La méta-analyse met en évidence une charge infectieuse élevée avec teclistamab dans le myélome multiple en rechute/réfractaire
Une revue systématique et une méta-analyse ont mis en évidence des taux élevés d’infection avec teclistamab dans le myélome multiple en rechute/réfractaire. Cinq études ont montré des taux combinés de 56,5 % pour les infections de tout grade et de 27,6 % pour les infections de grade 3 ou plus.
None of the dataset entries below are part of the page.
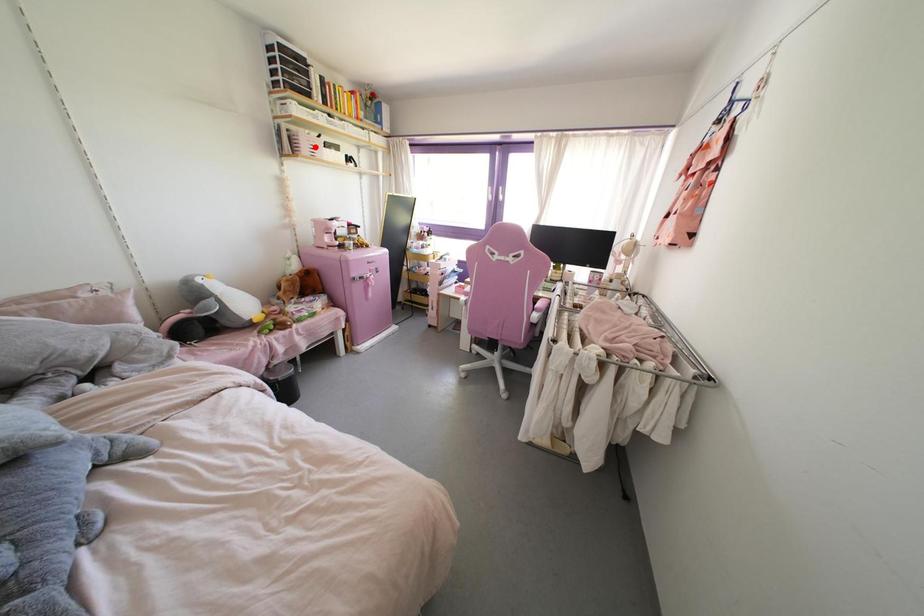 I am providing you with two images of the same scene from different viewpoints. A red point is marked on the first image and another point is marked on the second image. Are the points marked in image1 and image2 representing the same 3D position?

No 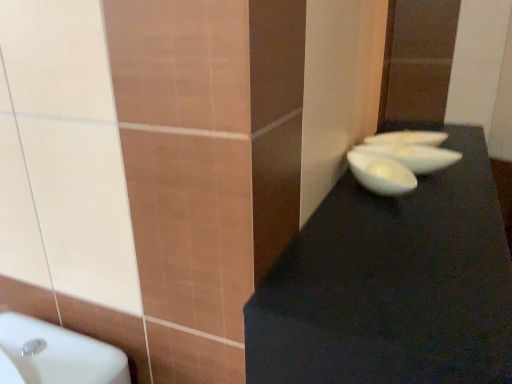 This screenshot has width=512, height=384. In order to click on vacant area that lies in front of white glossy bowl at upper right, the second basin in the front-to-back sequence in this screenshot , I will do `click(458, 175)`. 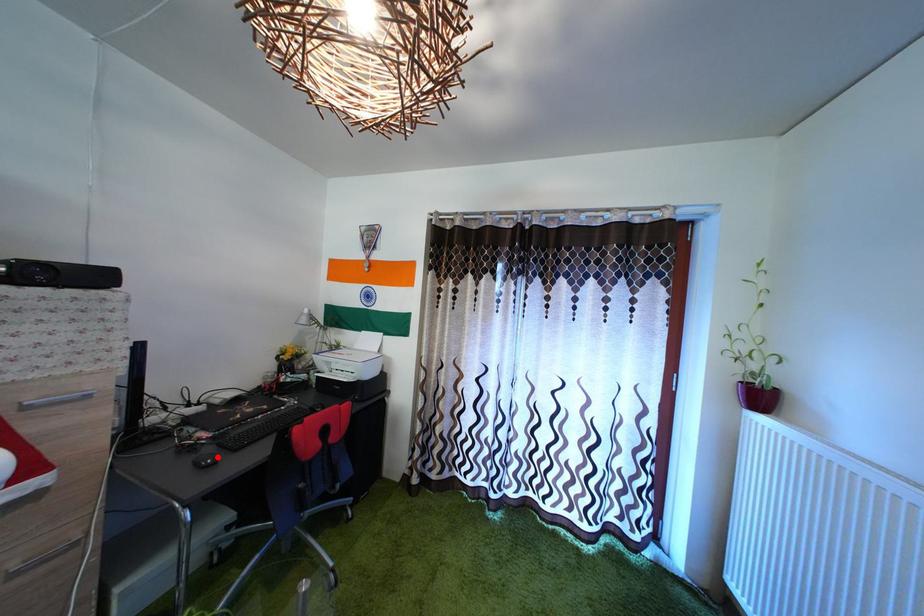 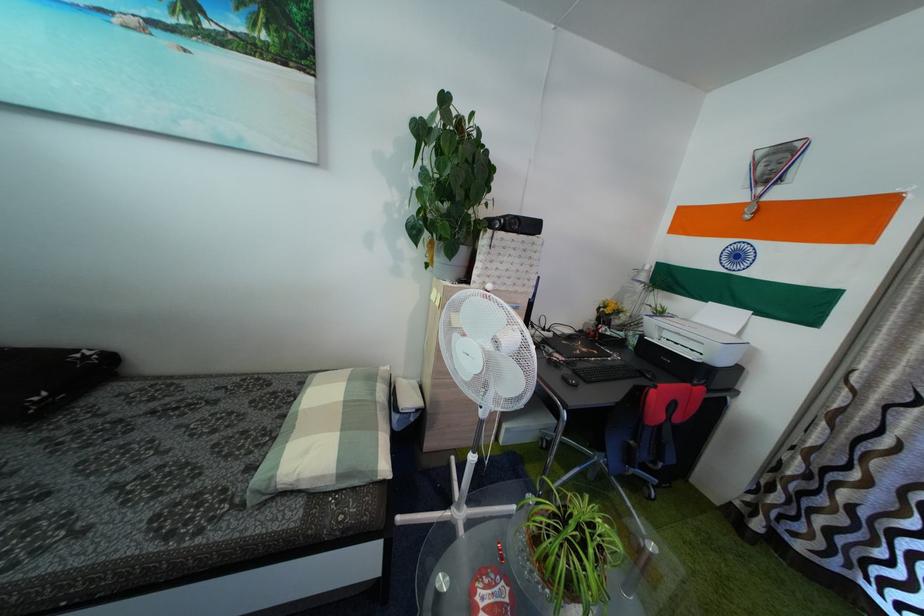 In the second image, find the point that corresponds to the highlighted location in the first image.

(575, 379) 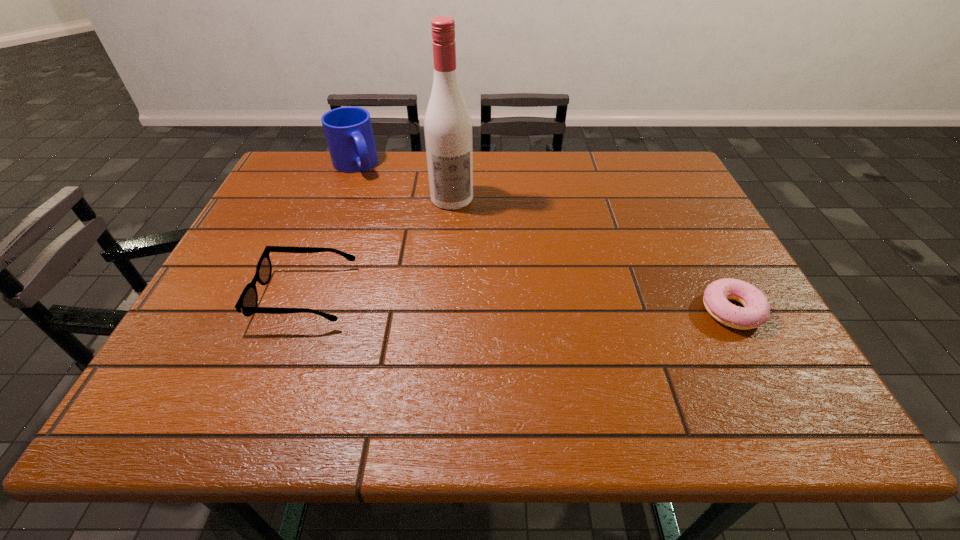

Teclistamab a été associé à une charge infectieuse importante et cumulative chez les patients atteints de myélome multiple en rechute/réfractaire, selon une revue systématique et une méta-analyse des données d’essais cliniques et de pratique en vie réelle. Cinq études totalisant 714 patients ont été incluses, et l’incidence globale combinée était de 56,5 % pour les infections de tout grade et de 27,6 % pour les infections de grade ≥3.
Teclistamab, un anticorps bispécifique ciblant l’antigène de maturation des cellules B (BCMA) × CD3, a montré une efficacité remarquable dans le myélome multiple en rechute/réfractaire. Cependant, son mécanisme entraîne une hypogammaglobulinémie profonde, ce qui fait de l’infection une préoccupation majeure.
L’analyse en sous-groupes a révélé un risque significativement plus élevé dans l’essai clinique que dans les données de vie réelle. Les infections de tout grade étaient de 76,4 % dans l’essai clinique contre 45,4 % dans les cohortes de vie réelle, et les infections de grade ≥3 étaient de 44,8 % contre 22,8 %, avec p<0,01 pour les deux comparaisons.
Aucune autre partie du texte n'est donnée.